(Beginning of Records for the exercise)

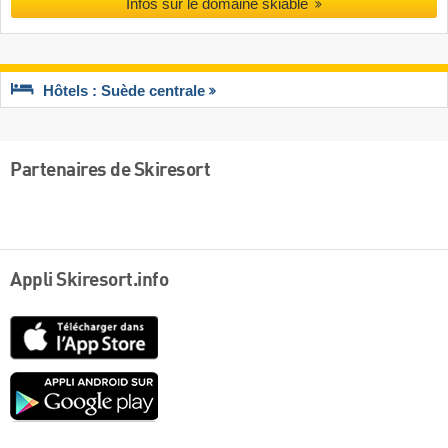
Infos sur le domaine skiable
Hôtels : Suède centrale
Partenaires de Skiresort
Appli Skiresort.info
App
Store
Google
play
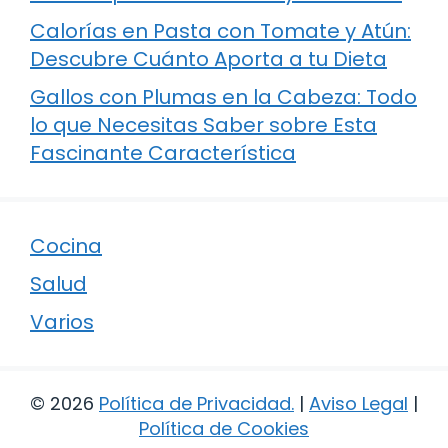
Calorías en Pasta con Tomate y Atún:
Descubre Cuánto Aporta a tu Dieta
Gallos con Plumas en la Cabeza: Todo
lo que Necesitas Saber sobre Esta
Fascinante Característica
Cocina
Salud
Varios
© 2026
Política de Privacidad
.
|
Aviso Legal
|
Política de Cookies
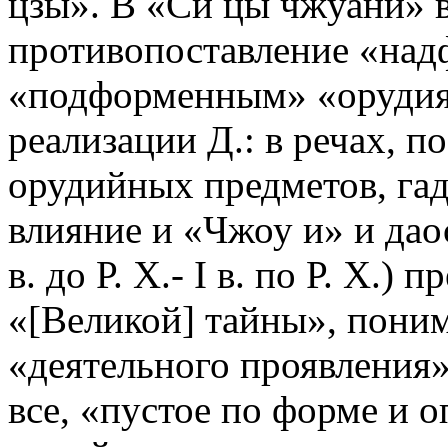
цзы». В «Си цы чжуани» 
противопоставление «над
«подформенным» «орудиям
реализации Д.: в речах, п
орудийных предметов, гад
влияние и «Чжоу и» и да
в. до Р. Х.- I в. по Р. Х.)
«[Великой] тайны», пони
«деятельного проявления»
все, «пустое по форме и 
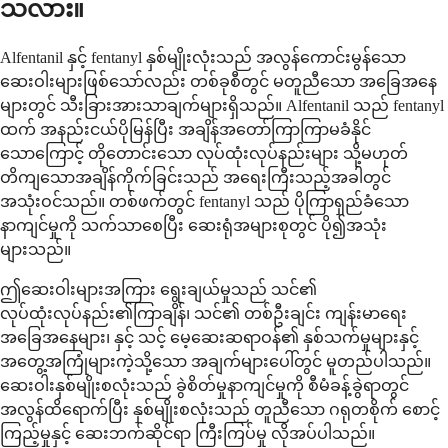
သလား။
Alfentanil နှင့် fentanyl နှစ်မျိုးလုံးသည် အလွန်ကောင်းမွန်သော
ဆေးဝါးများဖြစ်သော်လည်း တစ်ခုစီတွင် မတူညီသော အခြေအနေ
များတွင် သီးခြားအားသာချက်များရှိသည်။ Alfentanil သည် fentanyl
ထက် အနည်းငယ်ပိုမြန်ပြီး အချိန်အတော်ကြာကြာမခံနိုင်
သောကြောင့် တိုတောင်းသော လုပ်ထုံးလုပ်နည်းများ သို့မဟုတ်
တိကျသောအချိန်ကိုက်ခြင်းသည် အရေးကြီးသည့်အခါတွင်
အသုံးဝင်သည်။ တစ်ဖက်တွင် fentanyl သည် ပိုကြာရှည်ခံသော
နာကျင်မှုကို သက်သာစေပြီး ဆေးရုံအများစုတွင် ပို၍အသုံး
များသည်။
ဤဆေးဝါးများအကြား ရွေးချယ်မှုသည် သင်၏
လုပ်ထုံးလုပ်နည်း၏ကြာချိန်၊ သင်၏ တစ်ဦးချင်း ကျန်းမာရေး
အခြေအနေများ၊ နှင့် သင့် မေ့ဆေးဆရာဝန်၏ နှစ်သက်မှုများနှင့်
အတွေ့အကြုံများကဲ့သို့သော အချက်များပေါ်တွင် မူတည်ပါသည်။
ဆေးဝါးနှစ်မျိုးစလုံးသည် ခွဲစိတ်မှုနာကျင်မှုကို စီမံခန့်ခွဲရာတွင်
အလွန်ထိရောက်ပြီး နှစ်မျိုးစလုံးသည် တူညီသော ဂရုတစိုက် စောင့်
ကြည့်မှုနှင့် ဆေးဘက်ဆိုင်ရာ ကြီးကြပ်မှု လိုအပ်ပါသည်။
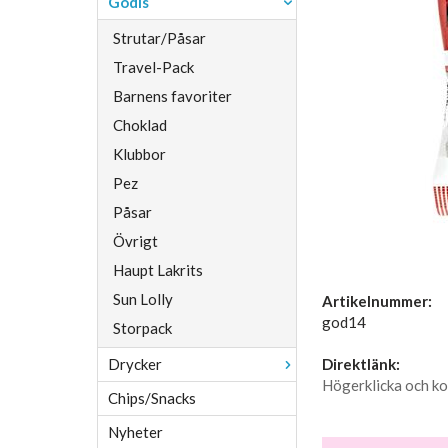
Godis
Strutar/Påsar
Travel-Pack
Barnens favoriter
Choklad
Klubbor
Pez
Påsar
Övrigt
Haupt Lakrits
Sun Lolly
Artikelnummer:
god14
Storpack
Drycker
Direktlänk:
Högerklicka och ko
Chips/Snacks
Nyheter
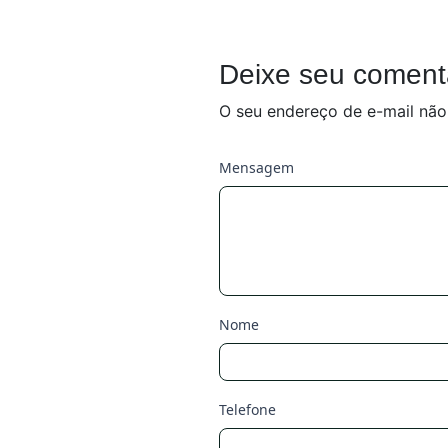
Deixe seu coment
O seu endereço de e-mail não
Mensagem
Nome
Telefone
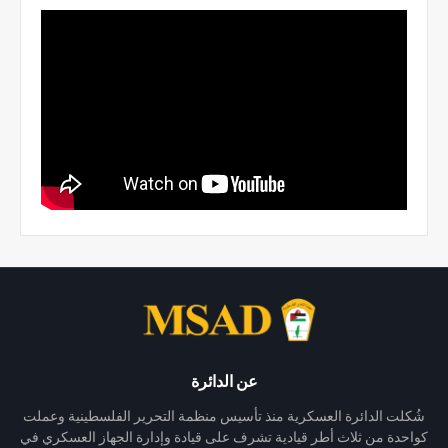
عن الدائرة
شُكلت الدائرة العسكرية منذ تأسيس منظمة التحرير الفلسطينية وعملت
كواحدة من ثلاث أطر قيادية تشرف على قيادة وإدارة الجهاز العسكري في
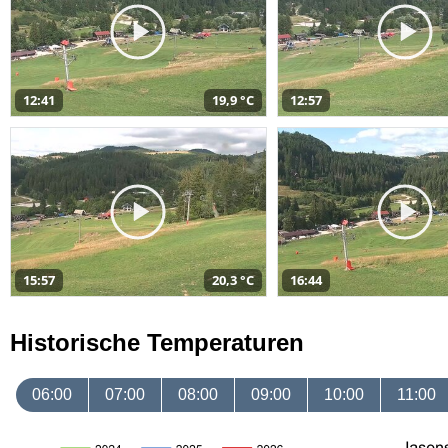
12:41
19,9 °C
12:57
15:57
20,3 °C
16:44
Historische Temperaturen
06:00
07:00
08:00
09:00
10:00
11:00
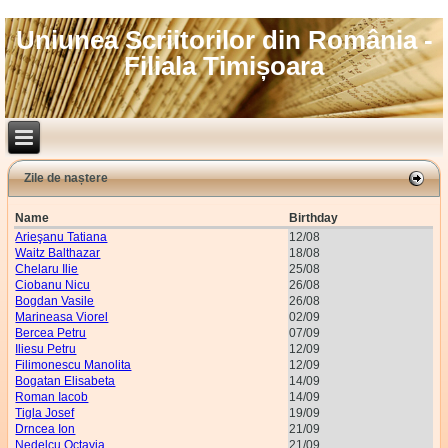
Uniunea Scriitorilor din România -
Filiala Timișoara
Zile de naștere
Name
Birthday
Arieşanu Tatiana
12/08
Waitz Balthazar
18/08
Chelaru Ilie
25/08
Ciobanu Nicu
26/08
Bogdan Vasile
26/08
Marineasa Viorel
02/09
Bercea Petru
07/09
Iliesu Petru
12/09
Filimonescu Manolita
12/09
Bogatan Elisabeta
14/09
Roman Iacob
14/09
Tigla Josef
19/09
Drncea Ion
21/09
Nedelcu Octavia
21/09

(End of Records for the exercise)
(Beginning of Records for the exercise)

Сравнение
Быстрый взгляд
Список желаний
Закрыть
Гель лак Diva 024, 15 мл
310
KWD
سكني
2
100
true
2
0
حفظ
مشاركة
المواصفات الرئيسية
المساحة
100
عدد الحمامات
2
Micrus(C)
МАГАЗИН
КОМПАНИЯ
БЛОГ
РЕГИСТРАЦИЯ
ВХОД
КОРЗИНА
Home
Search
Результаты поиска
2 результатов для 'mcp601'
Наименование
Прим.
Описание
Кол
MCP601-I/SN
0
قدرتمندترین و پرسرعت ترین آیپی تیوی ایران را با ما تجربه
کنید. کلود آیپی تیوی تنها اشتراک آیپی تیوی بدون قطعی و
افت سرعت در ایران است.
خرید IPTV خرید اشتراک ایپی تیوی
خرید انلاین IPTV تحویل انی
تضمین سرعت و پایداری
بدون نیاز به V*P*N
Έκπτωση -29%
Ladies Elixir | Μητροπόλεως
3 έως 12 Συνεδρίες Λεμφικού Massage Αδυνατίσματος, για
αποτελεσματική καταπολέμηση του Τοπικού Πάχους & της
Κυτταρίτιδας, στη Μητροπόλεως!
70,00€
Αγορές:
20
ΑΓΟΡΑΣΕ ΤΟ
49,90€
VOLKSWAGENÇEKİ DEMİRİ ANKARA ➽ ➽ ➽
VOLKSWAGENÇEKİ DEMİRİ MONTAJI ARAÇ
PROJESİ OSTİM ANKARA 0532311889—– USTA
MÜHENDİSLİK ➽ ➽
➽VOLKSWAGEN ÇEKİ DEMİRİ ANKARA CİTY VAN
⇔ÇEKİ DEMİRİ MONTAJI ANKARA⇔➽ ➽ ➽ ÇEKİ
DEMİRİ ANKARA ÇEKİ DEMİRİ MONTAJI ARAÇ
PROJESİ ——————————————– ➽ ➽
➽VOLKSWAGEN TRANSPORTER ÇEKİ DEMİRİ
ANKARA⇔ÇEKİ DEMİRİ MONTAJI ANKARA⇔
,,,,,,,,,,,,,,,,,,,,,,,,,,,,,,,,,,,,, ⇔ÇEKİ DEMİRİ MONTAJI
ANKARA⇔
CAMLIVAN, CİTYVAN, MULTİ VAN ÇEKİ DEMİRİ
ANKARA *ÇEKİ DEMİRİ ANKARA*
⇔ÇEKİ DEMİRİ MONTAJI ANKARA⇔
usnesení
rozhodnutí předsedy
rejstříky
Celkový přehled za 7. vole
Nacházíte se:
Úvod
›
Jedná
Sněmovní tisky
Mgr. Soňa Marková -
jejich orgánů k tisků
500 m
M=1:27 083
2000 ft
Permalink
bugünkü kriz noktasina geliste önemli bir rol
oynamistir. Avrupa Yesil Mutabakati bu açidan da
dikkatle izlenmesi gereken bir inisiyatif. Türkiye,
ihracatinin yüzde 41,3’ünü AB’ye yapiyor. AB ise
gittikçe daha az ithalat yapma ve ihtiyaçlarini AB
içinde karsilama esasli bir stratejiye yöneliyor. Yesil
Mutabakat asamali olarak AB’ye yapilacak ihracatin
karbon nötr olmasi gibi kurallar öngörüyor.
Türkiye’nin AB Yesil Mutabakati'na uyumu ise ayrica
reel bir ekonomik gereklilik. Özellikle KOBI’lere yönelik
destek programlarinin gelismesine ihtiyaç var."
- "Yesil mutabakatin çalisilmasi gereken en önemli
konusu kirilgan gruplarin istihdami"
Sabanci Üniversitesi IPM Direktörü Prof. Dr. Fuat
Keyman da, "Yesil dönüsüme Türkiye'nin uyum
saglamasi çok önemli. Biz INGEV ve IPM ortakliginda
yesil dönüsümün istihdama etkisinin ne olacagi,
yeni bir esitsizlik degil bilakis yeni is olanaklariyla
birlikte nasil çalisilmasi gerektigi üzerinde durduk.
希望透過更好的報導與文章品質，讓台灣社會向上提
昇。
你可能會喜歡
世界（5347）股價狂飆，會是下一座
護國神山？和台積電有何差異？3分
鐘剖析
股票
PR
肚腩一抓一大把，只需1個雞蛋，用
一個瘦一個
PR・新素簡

(End of Records for the exercise)
(Beginning of Records for the exercise)

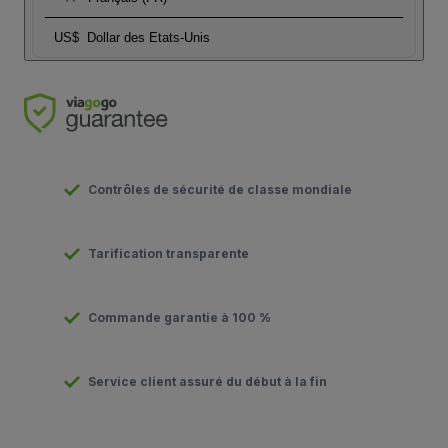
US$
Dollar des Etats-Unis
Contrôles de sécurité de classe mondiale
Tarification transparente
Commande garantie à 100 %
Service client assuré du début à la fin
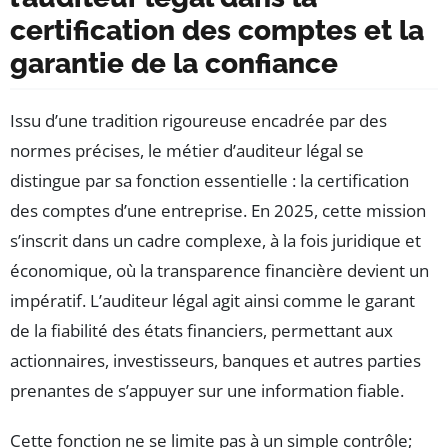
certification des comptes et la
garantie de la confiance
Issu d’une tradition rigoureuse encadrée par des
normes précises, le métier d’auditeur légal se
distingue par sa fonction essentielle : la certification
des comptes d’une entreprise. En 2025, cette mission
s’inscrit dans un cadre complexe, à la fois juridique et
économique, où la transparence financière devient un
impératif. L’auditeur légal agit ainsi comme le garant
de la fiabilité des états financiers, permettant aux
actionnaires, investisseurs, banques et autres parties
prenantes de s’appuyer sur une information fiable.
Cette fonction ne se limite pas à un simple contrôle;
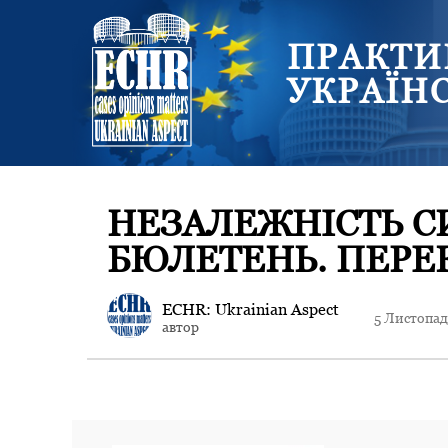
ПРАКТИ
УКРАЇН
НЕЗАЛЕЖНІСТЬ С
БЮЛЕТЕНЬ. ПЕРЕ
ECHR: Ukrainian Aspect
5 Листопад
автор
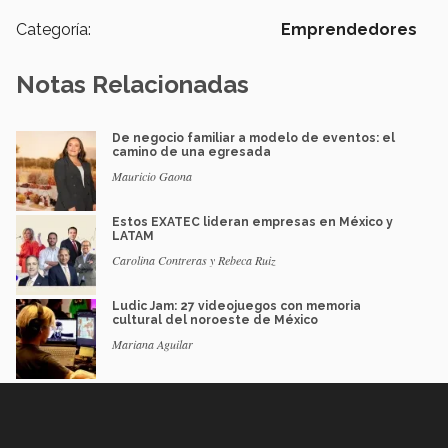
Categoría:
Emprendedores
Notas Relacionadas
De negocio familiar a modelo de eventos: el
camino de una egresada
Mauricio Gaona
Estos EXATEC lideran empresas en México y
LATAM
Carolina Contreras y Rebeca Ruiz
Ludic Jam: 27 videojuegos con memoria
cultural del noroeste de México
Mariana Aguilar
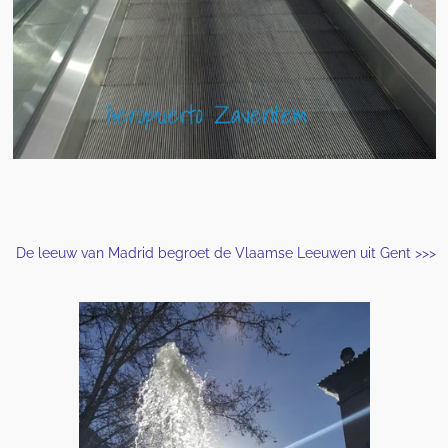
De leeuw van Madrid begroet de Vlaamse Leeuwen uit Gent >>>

(End of Records for the exercise)

- [Problem to work on]: Write out exactly the lines above between the one with "Infos sur le domaine skiable" and the one with "ဆေးဝါးများဖြစ်သော်လည်း တစ်ခုစီတွင် မတူညီသော", inclusive, with pictures left out.

- [Output for this exercise]:
Infos sur le domaine skiable
Hôtels : Suède centrale
Partenaires de Skiresort
Appli Skiresort.info
App
Store
Google
play
Calorías en Pasta con Tomate y Atún:
Descubre Cuánto Aporta a tu Dieta
Gallos con Plumas en la Cabeza: Todo
lo que Necesitas Saber sobre Esta
Fascinante Característica
Cocina
Salud
Varios
© 2026
Política de Privacidad
.
|
Aviso Legal
|
Política de Cookies
цзы». В «Си цы чжуани» 
противопоставление «над
«подформенным» «орудиям
реализации Д.: в речах, п
орудийных предметов, гад
влияние и «Чжоу и» и да
в. до Р. Х.- I в. по Р. Х.)
«[Великой] тайны», пони
«деятельного проявления»
все, «пустое по форме и 
သလား။
Alfentanil နှင့် fentanyl နှစ်မျိုးလုံးသည် အလွန်ကောင်းမွန်သော
ဆေးဝါးများဖြစ်သော်လည်း တစ်ခုစီတွင် မတူညီသော အခြေအနေ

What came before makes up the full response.